─── DATA FOR PROCESSING ───
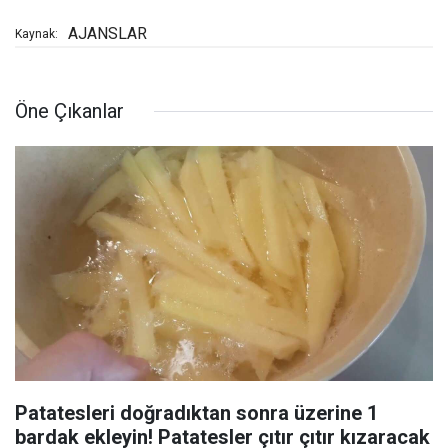
AJANSLAR
Kaynak:
Öne Çıkanlar
Patatesleri doğradıktan sonra üzerine 1
bardak ekleyin! Patatesler çıtır çıtır kızaracak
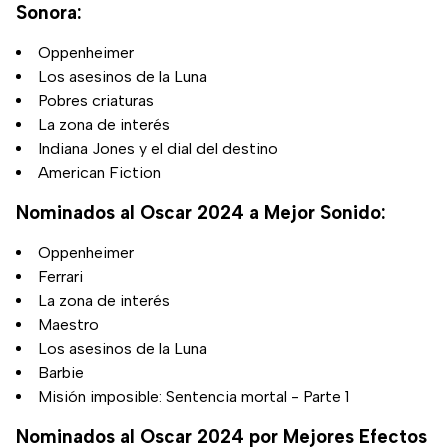
Sonora:
Oppenheimer
Los asesinos de la Luna
Pobres criaturas
La zona de interés
Indiana Jones y el dial del destino
American Fiction
Nominados al Oscar 2024 a Mejor Sonido:
Oppenheimer
Ferrari
La zona de interés
Maestro
Los asesinos de la Luna
Barbie
Misión imposible: Sentencia mortal - Parte 1
Nominados al Oscar 2024 por Mejores Efectos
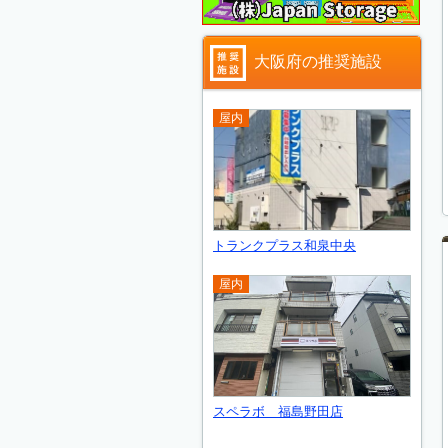
大阪府の推奨施設
屋内
トランクプラス和泉中央
屋内
スペラボ 福島野田店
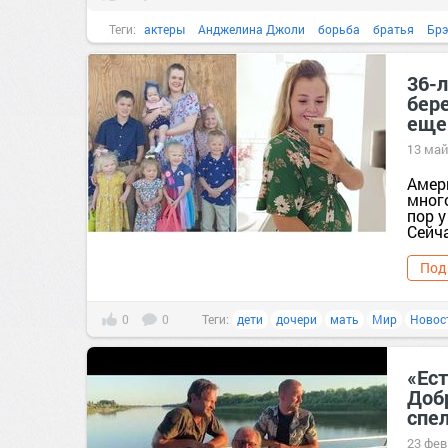
Теги:
актеры
Анджелина Джоли
борьба
братья
Брэ
знаменитости
конфликт
мать
опека
развод
36-л
бер
еще
13 май
Амери
много
пор 
Сейча
Под
0
0
Теги:
дети
дочери
мать
Мир
Новос
«Ес
Доб
спе
23 фев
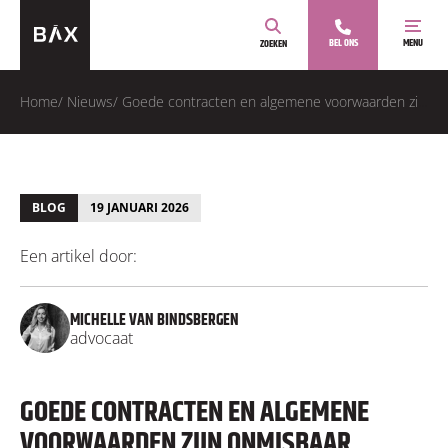
BEL ONS
MENU
ZOEKEN
Home
/
Nieuws
/
Goede contracten en algemene voorwaarden zijn onmisbaar
BLOG
19 JANUARI 2026
Een artikel door:
MICHELLE VAN BINDSBERGEN
advocaat
GOEDE CONTRACTEN EN ALGEMENE
VOORWAARDEN ZIJN ONMISBAAR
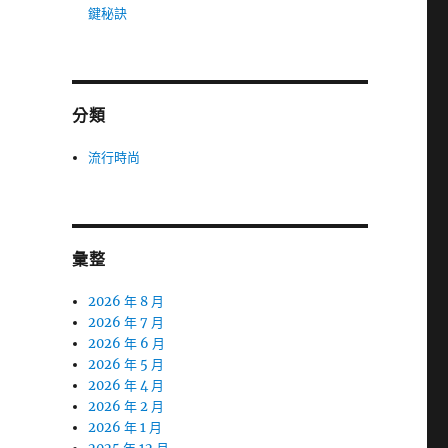
鍵秘訣
分類
流行時尚
彙整
2026 年 8 月
2026 年 7 月
2026 年 6 月
2026 年 5 月
2026 年 4 月
2026 年 2 月
2026 年 1 月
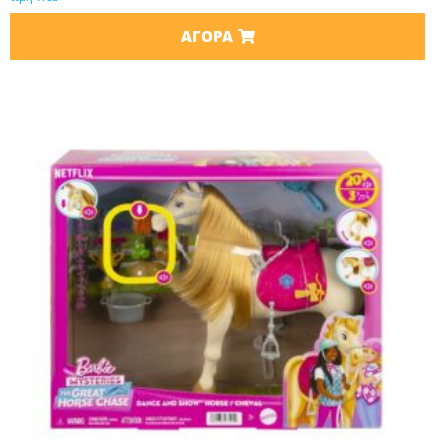
ΑΓΟΡΆ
───
▸ **DESCRIPTION OF THE TASK**:
Nothing but the records themselves, exact and complete, should be returned; leave the pictures out.

▸ **WORKED SOLUTION**:
AJANSLAR
Kaynak:
Öne Çıkanlar
Patatesleri doğradıktan sonra üzerine 1
bardak ekleyin! Patatesler çıtır çıtır kızaracak
Sonora:
Oppenheimer
Los asesinos de la Luna
Pobres criaturas
La zona de interés
Indiana Jones y el dial del destino
American Fiction
Nominados al Oscar 2024 a Mejor Sonido:
Oppenheimer
Ferrari
La zona de interés
Maestro
Los asesinos de la Luna
Barbie
Misión imposible: Sentencia mortal - Parte 1
Nominados al Oscar 2024 por Mejores Efectos
大阪府の推奨施設
屋内
トランクプラス和泉中央
屋内
スペラボ 福島野田店
Теги:
актеры
Анджелина Джоли
борьба
братья
Брэ
знаменитости
конфликт
мать
опека
развод
36-л
бер
еще
13 май
Амери
много
пор 
Сейча
Под
0
0
Теги:
дети
дочери
мать
Мир
Новос
«Ес
Доб
спе
23 фев
BEL ONS
MENU
ZOEKEN
Home
/
Nieuws
/
Goede contracten en algemene voorwaarden zijn onmisbaar
BLOG
19 JANUARI 2026
Een artikel door:
MICHELLE VAN BINDSBERGEN
advocaat
GOEDE CONTRACTEN EN ALGEMENE
VOORWAARDEN ZIJN ONMISBAAR
鍵秘訣
分類
流行時尚
彙整
2026 年 8 月
2026 年 7 月
2026 年 6 月
2026 年 5 月
2026 年 4 月
2026 年 2 月
2026 年 1 月
ΑΓΟΡΆ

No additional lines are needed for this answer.